BLAME ETHANOL: Last week, as members of Congress returned home for spring recess, Big Oil took the opportunity to pass along some misinformation about why it is not responsible for the high gas prices. In a letter circulated to every member of Congress, the American Petroleum Institute (the oil industry's main lobbying group) blamed current prices on ethanol. The gist of its argument: last year's energy bill ended an "oxygenate requirement" (oxygenates are fuel additives "that contain oxygen which can boost gasoline's octane quality, enhance combustion, and reduce exhaust emissions"). The oil industry had previously relied on a noxious chemical called MTBE to oxygenate its fuel. According to the letter, the end of the oxygenate requirement was "leading to the phase-out of MTBE" and the phase-in of ethanol. "While refiners are working day and night to meet this requirement," Big Oil told Congress, "they face complicated challenges in switching to ethanol, which has numerous logistical difficulties in its transport," and which is "currently more expensive than gasoline." The Wall Street Journal in turn protested the "Ethanol Tax," stating that today's higher prices are "the result of the ethanol love-fest that Congress engaged in last summer as part of its energy bill." NBC's Nightly News also featured a segment repeating the oil industry's line, backed up by analysis from the American Enterprise Institute, a conservative think-tank funded extensively by the oil and gas industry, and where Vice President Dick Cheney once served as a fellow.

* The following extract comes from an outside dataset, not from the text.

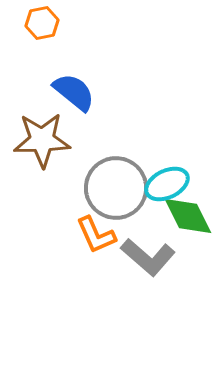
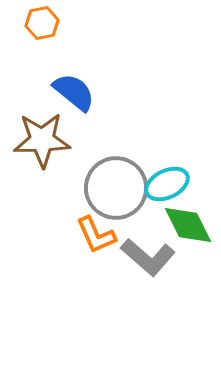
green diamond: moved 9 px down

Brazil has reached energy independence by using biofuels in combination with traditional fossil fuels. It's important to know that they started planning and acting twenty years ago. Seems to me if Brazil can have advanced long term plans that work, so should we. However if we keep letting people like Lee Raymond write our energy policy, we will never get a handle on our problems.
What really pisses me off about this is how even a small increase in gas prices affects families. My wife and I have three small boys. We drive a minivan and a mid sized sedan. Both are good with gas; one reason we choose them. However, one can't avoid driving, and with gas at three dollars a gallon, it all adds up. Spending more on gas means less of other things we want, and need. Things such as retirement/savings, school clothes, travel to visit relatives. The price of gas affects the price of milk and other items we need. Unlike many families that have two working parents, we choose to have one of us stay home and parent our kids. This means a lot of tight budgets, and skimping on some things that families with two working parents take for granted. The price one pays for not having someone else raise your kids. So gas is maybe 25 cents per gallon more.. who cares right? I do.